Confining Applications running as root user

max bianco maximilianbianco at gmail.com
Wed Aug 12 15:15:28 UTC 2009


On Tue, Aug 11, 2009 at 6:54 PM, Anamitra Dutta Majumdar
(anmajumd)<anmajumd at cisco.com> wrote:
>
>
> We are trying to migrate our existing security policies to SELinux. We
> are new to SELinux and hence are finding it difficult to map our
> existing policies.
>

I would recommend SELinux by Example since you will need to be
familiar with the policy language to properly make the transition. I
am not aware of any website that covers it in the same detail but if
you find one let me know.

> In our existing policy, all applications (including ones running as root
> user) with the exception of insmod and modprobe, are denied access to
> /lib directory. How would we go about writing such a policy without
> actually confining every application manually, since that would indeed
> be cumbersome?
Denied access completely? I'd think that might cause some problems but
there is still plenty I don't know so...
You were using AppArmor or something similar?

Interesting. I think a neverallow rule is probably your best bet here,
it will generate compiler error if you have any rules that violate it.
I don't specifically remember how the errors get reported i.e. does it
spit out the specific allow rules that cause the problem? Seems I need
another refpolicy refresher.

Anyway after I'd cleaned up the errors which might be a task and
two-thirds, I'd add my allow rules for insmod and modprobe which share
the same label, insmod_exec_t, so at least that would be easy :^)

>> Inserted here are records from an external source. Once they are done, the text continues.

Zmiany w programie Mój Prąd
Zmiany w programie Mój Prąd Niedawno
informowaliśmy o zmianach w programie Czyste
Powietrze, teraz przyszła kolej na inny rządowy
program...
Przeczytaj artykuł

Though the thing to consider is really do I need to completely deny
access to this directory. SELinux allows fine-grained access control
so depending on your security goals the restriction need not
necessarily require heavy modification of the policy,


Have you used the policy analysis tools? These should help you get a
better idea of the scope of things affected by restricting access to
lib_t , they take a little getting used to so be patient.

yum install setools

There is also a GUI policy dev tool, two of them actually. SLIDE is
the one I think you'd need to tackle this task. I haven't really used
it much, I like to beat my head against brick walls don't you know,
you can install it with yum but its separate from setools, yum install
slide?

http://oss.tresys.com/projects/slide

I highly recommend the book mentioned above, if your completely new to SELinux.

So that's how I'd start to go about it anyway, there are much more
experienced hands monitoring this list but they are busy folk. You
could try the IRC chat #selinux and #fedora-selinux for more direct
and immediate help.
dgrift is usually around there and is a good resource for these kinds
of questions.

Also you don't mention exactly what its for but there is a minimal
selinux policy you can load and that might cut down on a lot of the
work.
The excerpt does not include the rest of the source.